***** Data

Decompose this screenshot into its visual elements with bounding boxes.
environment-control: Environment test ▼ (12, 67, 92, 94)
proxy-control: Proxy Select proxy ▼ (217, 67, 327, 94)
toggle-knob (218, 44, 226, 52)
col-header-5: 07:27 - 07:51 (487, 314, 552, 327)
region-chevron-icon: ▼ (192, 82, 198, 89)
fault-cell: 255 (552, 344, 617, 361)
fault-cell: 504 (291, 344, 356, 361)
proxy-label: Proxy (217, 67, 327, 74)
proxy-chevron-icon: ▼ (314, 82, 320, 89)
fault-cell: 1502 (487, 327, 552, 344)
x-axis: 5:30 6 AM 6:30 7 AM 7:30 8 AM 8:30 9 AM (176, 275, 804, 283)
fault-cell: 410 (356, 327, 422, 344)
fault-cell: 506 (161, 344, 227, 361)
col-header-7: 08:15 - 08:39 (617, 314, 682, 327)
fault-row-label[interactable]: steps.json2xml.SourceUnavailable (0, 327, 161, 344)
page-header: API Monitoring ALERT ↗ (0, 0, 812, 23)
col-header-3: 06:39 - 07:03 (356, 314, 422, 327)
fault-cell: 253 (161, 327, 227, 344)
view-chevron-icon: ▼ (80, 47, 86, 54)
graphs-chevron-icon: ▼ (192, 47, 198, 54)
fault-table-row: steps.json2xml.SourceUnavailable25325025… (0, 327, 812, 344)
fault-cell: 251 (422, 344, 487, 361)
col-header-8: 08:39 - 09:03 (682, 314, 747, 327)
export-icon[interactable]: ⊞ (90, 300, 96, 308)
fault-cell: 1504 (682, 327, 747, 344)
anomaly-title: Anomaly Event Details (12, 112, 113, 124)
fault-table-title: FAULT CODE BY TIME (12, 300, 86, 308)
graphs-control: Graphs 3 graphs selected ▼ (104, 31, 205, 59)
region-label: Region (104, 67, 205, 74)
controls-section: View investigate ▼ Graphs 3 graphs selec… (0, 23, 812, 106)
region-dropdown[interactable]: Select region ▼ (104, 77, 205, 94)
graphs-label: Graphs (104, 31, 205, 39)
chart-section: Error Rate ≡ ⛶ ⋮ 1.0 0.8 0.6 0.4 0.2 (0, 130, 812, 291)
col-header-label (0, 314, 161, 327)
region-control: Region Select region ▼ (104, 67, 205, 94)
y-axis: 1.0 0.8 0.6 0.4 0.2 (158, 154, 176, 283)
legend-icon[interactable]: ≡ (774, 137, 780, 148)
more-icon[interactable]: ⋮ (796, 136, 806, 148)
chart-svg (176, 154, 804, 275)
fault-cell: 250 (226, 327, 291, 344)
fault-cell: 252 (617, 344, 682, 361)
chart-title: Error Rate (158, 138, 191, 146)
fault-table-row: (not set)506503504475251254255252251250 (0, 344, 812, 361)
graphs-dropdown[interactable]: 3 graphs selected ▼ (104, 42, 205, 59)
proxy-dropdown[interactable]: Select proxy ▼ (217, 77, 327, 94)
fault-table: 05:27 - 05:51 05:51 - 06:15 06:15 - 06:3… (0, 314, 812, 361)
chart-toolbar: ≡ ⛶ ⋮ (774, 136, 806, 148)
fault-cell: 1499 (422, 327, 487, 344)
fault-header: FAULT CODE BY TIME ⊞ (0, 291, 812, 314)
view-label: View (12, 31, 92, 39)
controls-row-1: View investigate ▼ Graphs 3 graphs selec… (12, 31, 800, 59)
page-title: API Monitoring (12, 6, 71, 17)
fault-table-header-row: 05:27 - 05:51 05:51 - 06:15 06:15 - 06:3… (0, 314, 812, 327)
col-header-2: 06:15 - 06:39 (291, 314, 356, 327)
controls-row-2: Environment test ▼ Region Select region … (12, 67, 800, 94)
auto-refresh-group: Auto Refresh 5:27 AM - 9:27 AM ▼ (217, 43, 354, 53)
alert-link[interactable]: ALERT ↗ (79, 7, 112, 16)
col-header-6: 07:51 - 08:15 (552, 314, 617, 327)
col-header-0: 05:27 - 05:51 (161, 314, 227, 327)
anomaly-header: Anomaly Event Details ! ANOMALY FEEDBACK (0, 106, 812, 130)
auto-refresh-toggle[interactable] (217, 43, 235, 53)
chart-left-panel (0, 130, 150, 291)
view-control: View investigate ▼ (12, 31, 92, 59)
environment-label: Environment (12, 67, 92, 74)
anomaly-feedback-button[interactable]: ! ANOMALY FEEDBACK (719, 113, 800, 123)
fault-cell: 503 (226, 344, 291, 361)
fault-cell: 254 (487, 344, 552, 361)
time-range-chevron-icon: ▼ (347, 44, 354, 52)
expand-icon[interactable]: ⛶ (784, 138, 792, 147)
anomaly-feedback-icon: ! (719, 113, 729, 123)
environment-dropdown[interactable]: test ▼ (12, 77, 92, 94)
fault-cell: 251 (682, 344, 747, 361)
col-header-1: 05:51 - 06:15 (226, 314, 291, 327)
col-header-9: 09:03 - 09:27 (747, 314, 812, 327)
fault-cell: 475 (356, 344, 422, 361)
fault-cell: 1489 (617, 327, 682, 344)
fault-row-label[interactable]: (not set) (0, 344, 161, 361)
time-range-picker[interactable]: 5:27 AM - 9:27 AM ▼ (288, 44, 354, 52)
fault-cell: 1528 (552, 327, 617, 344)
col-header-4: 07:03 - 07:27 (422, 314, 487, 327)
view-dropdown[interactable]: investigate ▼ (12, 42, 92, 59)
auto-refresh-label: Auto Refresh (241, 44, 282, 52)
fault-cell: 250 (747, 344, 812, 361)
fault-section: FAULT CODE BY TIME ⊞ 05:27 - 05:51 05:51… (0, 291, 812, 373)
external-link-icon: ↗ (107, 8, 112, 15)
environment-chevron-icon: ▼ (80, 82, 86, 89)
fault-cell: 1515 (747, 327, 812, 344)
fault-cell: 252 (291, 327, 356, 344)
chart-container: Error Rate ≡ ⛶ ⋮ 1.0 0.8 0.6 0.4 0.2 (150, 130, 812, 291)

**********

-- Exercise goal --
In your reply, write out all of the material exactly as it was given.

-- Answer space --
Decompose this screenshot into its visual elements with bounding boxes.
environment-control: Environment test ▼ (12, 67, 92, 94)
proxy-control: Proxy Select proxy ▼ (217, 67, 327, 94)
toggle-knob (218, 44, 226, 52)
col-header-5: 07:27 - 07:51 (487, 314, 552, 327)
region-chevron-icon: ▼ (192, 82, 198, 89)
fault-cell: 255 (552, 344, 617, 361)
fault-cell: 504 (291, 344, 356, 361)
proxy-label: Proxy (217, 67, 327, 74)
proxy-chevron-icon: ▼ (314, 82, 320, 89)
fault-cell: 1502 (487, 327, 552, 344)
x-axis: 5:30 6 AM 6:30 7 AM 7:30 8 AM 8:30 9 AM (176, 275, 804, 283)
fault-cell: 410 (356, 327, 422, 344)
fault-cell: 506 (161, 344, 227, 361)
col-header-7: 08:15 - 08:39 (617, 314, 682, 327)
fault-row-label[interactable]: steps.json2xml.SourceUnavailable (0, 327, 161, 344)
page-header: API Monitoring ALERT ↗ (0, 0, 812, 23)
col-header-3: 06:39 - 07:03 (356, 314, 422, 327)
fault-cell: 253 (161, 327, 227, 344)
view-chevron-icon: ▼ (80, 47, 86, 54)
graphs-chevron-icon: ▼ (192, 47, 198, 54)
fault-table-row: steps.json2xml.SourceUnavailable25325025… (0, 327, 812, 344)
fault-cell: 251 (422, 344, 487, 361)
col-header-8: 08:39 - 09:03 (682, 314, 747, 327)
export-icon[interactable]: ⊞ (90, 300, 96, 308)
fault-cell: 1504 (682, 327, 747, 344)
anomaly-title: Anomaly Event Details (12, 112, 113, 124)
fault-table-title: FAULT CODE BY TIME (12, 300, 86, 308)
graphs-control: Graphs 3 graphs selected ▼ (104, 31, 205, 59)
region-label: Region (104, 67, 205, 74)
controls-section: View investigate ▼ Graphs 3 graphs selec… (0, 23, 812, 106)
region-dropdown[interactable]: Select region ▼ (104, 77, 205, 94)
graphs-label: Graphs (104, 31, 205, 39)
chart-section: Error Rate ≡ ⛶ ⋮ 1.0 0.8 0.6 0.4 0.2 (0, 130, 812, 291)
col-header-label (0, 314, 161, 327)
region-control: Region Select region ▼ (104, 67, 205, 94)
y-axis: 1.0 0.8 0.6 0.4 0.2 (158, 154, 176, 283)
legend-icon[interactable]: ≡ (774, 137, 780, 148)
more-icon[interactable]: ⋮ (796, 136, 806, 148)
chart-svg (176, 154, 804, 275)
fault-cell: 250 (226, 327, 291, 344)
fault-cell: 252 (617, 344, 682, 361)
chart-title: Error Rate (158, 138, 191, 146)
fault-table-row: (not set)506503504475251254255252251250 (0, 344, 812, 361)
graphs-dropdown[interactable]: 3 graphs selected ▼ (104, 42, 205, 59)
proxy-dropdown[interactable]: Select proxy ▼ (217, 77, 327, 94)
fault-table: 05:27 - 05:51 05:51 - 06:15 06:15 - 06:3… (0, 314, 812, 361)
chart-toolbar: ≡ ⛶ ⋮ (774, 136, 806, 148)
fault-cell: 1499 (422, 327, 487, 344)
fault-header: FAULT CODE BY TIME ⊞ (0, 291, 812, 314)
view-label: View (12, 31, 92, 39)
controls-row-1: View investigate ▼ Graphs 3 graphs selec… (12, 31, 800, 59)
page-title: API Monitoring (12, 6, 71, 17)
fault-table-header-row: 05:27 - 05:51 05:51 - 06:15 06:15 - 06:3… (0, 314, 812, 327)
col-header-2: 06:15 - 06:39 (291, 314, 356, 327)
controls-row-2: Environment test ▼ Region Select region … (12, 67, 800, 94)
auto-refresh-group: Auto Refresh 5:27 AM - 9:27 AM ▼ (217, 43, 354, 53)
alert-link[interactable]: ALERT ↗ (79, 7, 112, 16)
col-header-6: 07:51 - 08:15 (552, 314, 617, 327)
col-header-0: 05:27 - 05:51 (161, 314, 227, 327)
anomaly-header: Anomaly Event Details ! ANOMALY FEEDBACK (0, 106, 812, 130)
auto-refresh-toggle[interactable] (217, 43, 235, 53)
chart-left-panel (0, 130, 150, 291)
view-control: View investigate ▼ (12, 31, 92, 59)
environment-label: Environment (12, 67, 92, 74)
anomaly-feedback-button[interactable]: ! ANOMALY FEEDBACK (719, 113, 800, 123)
fault-cell: 503 (226, 344, 291, 361)
fault-cell: 254 (487, 344, 552, 361)
time-range-chevron-icon: ▼ (347, 44, 354, 52)
expand-icon[interactable]: ⛶ (784, 138, 792, 147)
anomaly-feedback-icon: ! (719, 113, 729, 123)
environment-dropdown[interactable]: test ▼ (12, 77, 92, 94)
fault-cell: 251 (682, 344, 747, 361)
col-header-1: 05:51 - 06:15 (226, 314, 291, 327)
col-header-9: 09:03 - 09:27 (747, 314, 812, 327)
fault-cell: 475 (356, 344, 422, 361)
fault-cell: 1489 (617, 327, 682, 344)
fault-row-label[interactable]: (not set) (0, 344, 161, 361)
time-range-picker[interactable]: 5:27 AM - 9:27 AM ▼ (288, 44, 354, 52)
fault-cell: 1528 (552, 327, 617, 344)
col-header-4: 07:03 - 07:27 (422, 314, 487, 327)
view-dropdown[interactable]: investigate ▼ (12, 42, 92, 59)
auto-refresh-label: Auto Refresh (241, 44, 282, 52)
fault-cell: 250 (747, 344, 812, 361)
fault-section: FAULT CODE BY TIME ⊞ 05:27 - 05:51 05:51… (0, 291, 812, 373)
external-link-icon: ↗ (107, 8, 112, 15)
environment-chevron-icon: ▼ (80, 82, 86, 89)
fault-cell: 1515 (747, 327, 812, 344)
fault-cell: 252 (291, 327, 356, 344)
chart-container: Error Rate ≡ ⛶ ⋮ 1.0 0.8 0.6 0.4 0.2 (150, 130, 812, 291)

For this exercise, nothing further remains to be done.